TASK REQUIREMENTS>
Your answer must be an exact copy of the entries, containing no images.

STORED DATA>
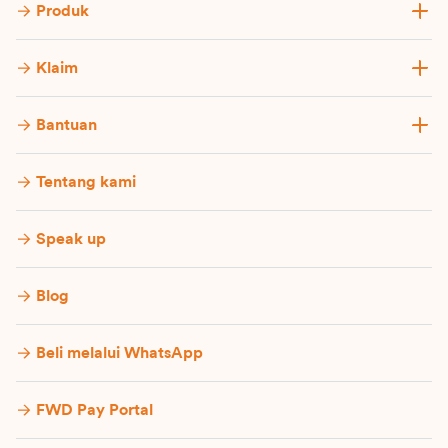
Produk
Klaim
Bantuan
Tentang kami
Speak up
Blog
Beli melalui WhatsApp
FWD Pay Portal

COMPLETED TASK>
Produk
Klaim
Bantuan
Tentang kami
Speak up
Blog
Beli melalui WhatsApp
FWD Pay Portal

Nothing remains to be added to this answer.